Extracted page text data:
---+---

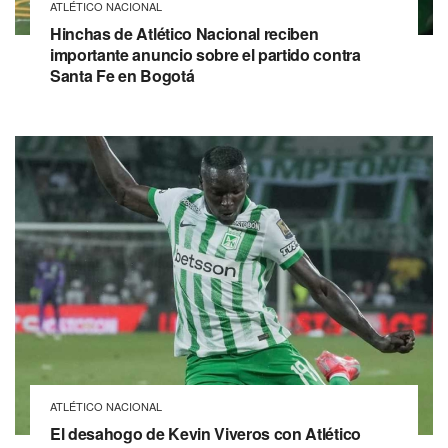
ATLÉTICO NACIONAL
Hinchas de Atlético Nacional reciben
importante anuncio sobre el partido contra
Santa Fe en Bogotá
ATLÉTICO NACIONAL
El desahogo de Kevin Viveros con Atlético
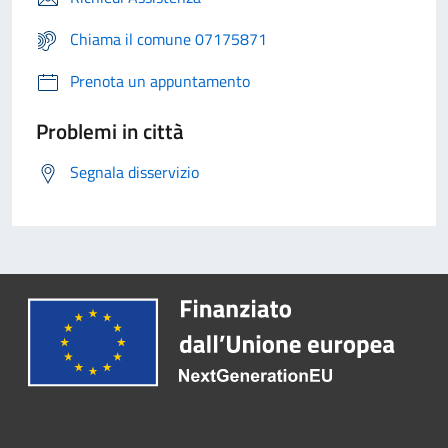
Chiama il comune 07175871
Prenota un appuntamento
Problemi in città
Segnala disservizio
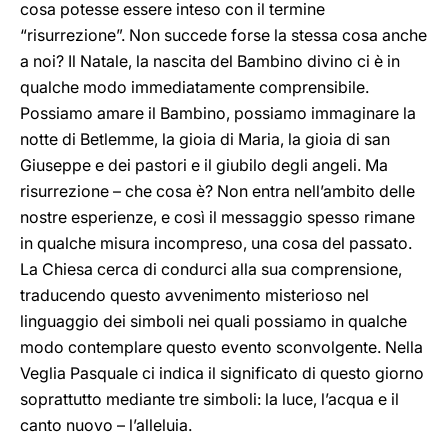
cosa potesse essere inteso con il termine
“risurrezione”. Non succede forse la stessa cosa anche
a noi? Il Natale, la nascita del Bambino divino ci è in
qualche modo immediatamente comprensibile.
Possiamo amare il Bambino, possiamo immaginare la
notte di Betlemme, la gioia di Maria, la gioia di san
Giuseppe e dei pastori e il giubilo degli angeli. Ma
risurrezione – che cosa è? Non entra nell’ambito delle
nostre esperienze, e così il messaggio spesso rimane
in qualche misura incompreso, una cosa del passato.
La Chiesa cerca di condurci alla sua comprensione,
traducendo questo avvenimento misterioso nel
linguaggio dei simboli nei quali possiamo in qualche
modo contemplare questo evento sconvolgente. Nella
Veglia Pasquale ci indica il significato di questo giorno
soprattutto mediante tre simboli: la luce, l’acqua e il
canto nuovo – l’alleluia.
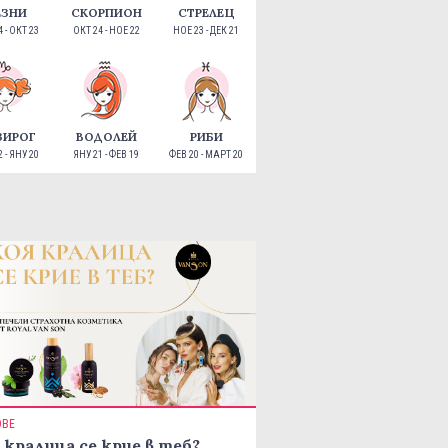
ЕЗНИ
СКОРПИОН
СТРЕЛЕЦ
 - ОКТ 23
ОКТ 24 - НОЕ 22
НОЕ 23 - ДЕК 21
ЗИРОГ
ВОДОЛЕЙ
РИБИ
 - ЯНУ 20
ЯНУ 21 - ФЕВ 19
ФЕВ 20 - МАРТ 20
ОВЕ
 кралица се крие в теб?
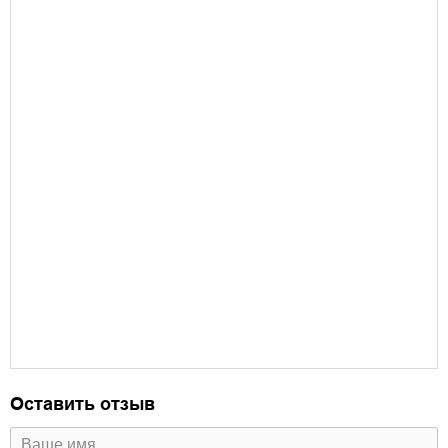
Оставить отзыв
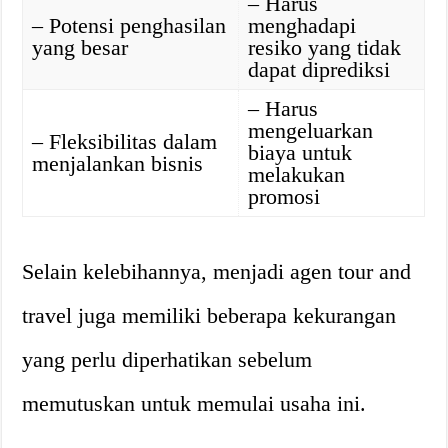
– Harus
– Potensi penghasilan
menghadapi
yang besar
resiko yang tidak
dapat diprediksi
– Harus
mengeluarkan
– Fleksibilitas dalam
biaya untuk
menjalankan bisnis
melakukan
promosi
Selain kelebihannya, menjadi agen tour and
travel juga memiliki beberapa kekurangan
yang perlu diperhatikan sebelum
memutuskan untuk memulai usaha ini.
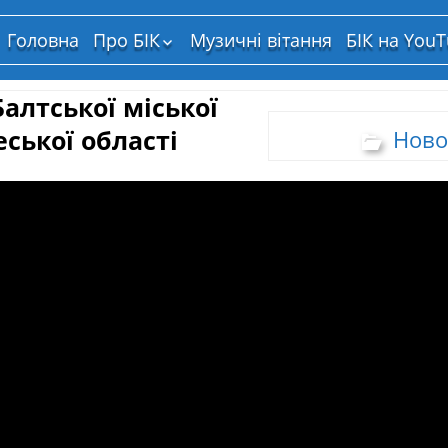
Головна
Про БІК
Музичні вітання
БІК на You
Структура власності
Балтської міської
ської області
Ново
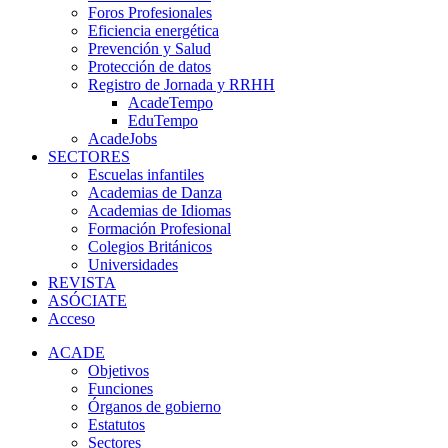
Foros Profesionales
Eficiencia energética
Prevención y Salud
Protección de datos
Registro de Jornada y RRHH
AcadeTempo
EduTempo
AcadeJobs
SECTORES
Escuelas infantiles
Academias de Danza
Academias de Idiomas
Formación Profesional
Colegios Británicos
Universidades
REVISTA
ASÓCIATE
Acceso
ACADE
Objetivos
Funciones
Órganos de gobierno
Estatutos
Sectores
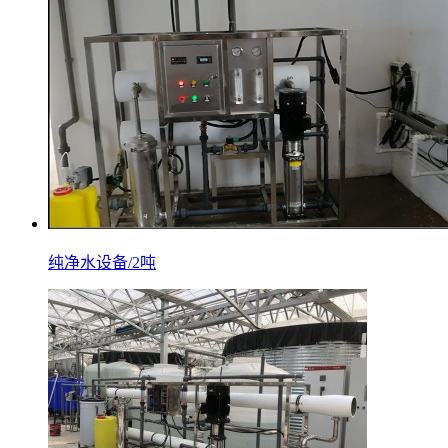
纯净水设备/2吨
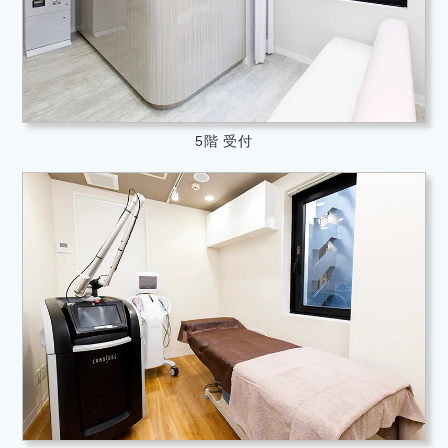
5階 受付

---+---

• **Task**
Would you give the entries above again verbatim, omitting the images they contain?

• **Exercise solution**
ATLÉTICO NACIONAL
Hinchas de Atlético Nacional reciben
importante anuncio sobre el partido contra
Santa Fe en Bogotá
ATLÉTICO NACIONAL
El desahogo de Kevin Viveros con Atlético
Chiama il comune 07175871
Prenota un appuntamento
Problemi in città
Segnala disservizio
cosa potesse essere inteso con il termine
“risurrezione”. Non succede forse la stessa cosa anche
a noi? Il Natale, la nascita del Bambino divino ci è in
qualche modo immediatamente comprensibile.
Possiamo amare il Bambino, possiamo immaginare la
notte di Betlemme, la gioia di Maria, la gioia di san
Giuseppe e dei pastori e il giubilo degli angeli. Ma
risurrezione – che cosa è? Non entra nell’ambito delle
nostre esperienze, e così il messaggio spesso rimane
in qualche misura incompreso, una cosa del passato.
La Chiesa cerca di condurci alla sua comprensione,
traducendo questo avvenimento misterioso nel
linguaggio dei simboli nei quali possiamo in qualche
modo contemplare questo evento sconvolgente. Nella
Veglia Pasquale ci indica il significato di questo giorno
soprattutto mediante tre simboli: la luce, l’acqua e il
canto nuovo – l’alleluia.
ЕЗНИ
СКОРПИОН
СТРЕЛЕЦ
 - ОКТ 23
ОКТ 24 - НОЕ 22
НОЕ 23 - ДЕК 21
ЗИРОГ
ВОДОЛЕЙ
РИБИ
 - ЯНУ 20
ЯНУ 21 - ФЕВ 19
ФЕВ 20 - МАРТ 20
ОВЕ
 кралица се крие в теб?
Оставить отзыв
– Harus
– Potensi penghasilan
menghadapi
yang besar
resiko yang tidak
dapat diprediksi
– Harus
mengeluarkan
– Fleksibilitas dalam
biaya untuk
menjalankan bisnis
melakukan
promosi
Selain kelebihannya, menjadi agen tour and
travel juga memiliki beberapa kekurangan
yang perlu diperhatikan sebelum
memutuskan untuk memulai usaha ini.
Головна
Про БІК
Музичні вітання
БІК на You
Структура власності
Балтської міської
ської області
Ново
Foros Profesionales
Eficiencia energética
Prevención y Salud
Protección de datos
Registro de Jornada y RRHH
AcadeTempo
EduTempo
AcadeJobs
SECTORES
Escuelas infantiles
Academias de Danza
Academias de Idiomas
Formación Profesional
Colegios Británicos
Universidades
REVISTA
ASÓCIATE
Acceso
ACADE
Objetivos
Funciones
Órganos de gobierno
Estatutos
Sectores
纯净水设备/2吨
5階 受付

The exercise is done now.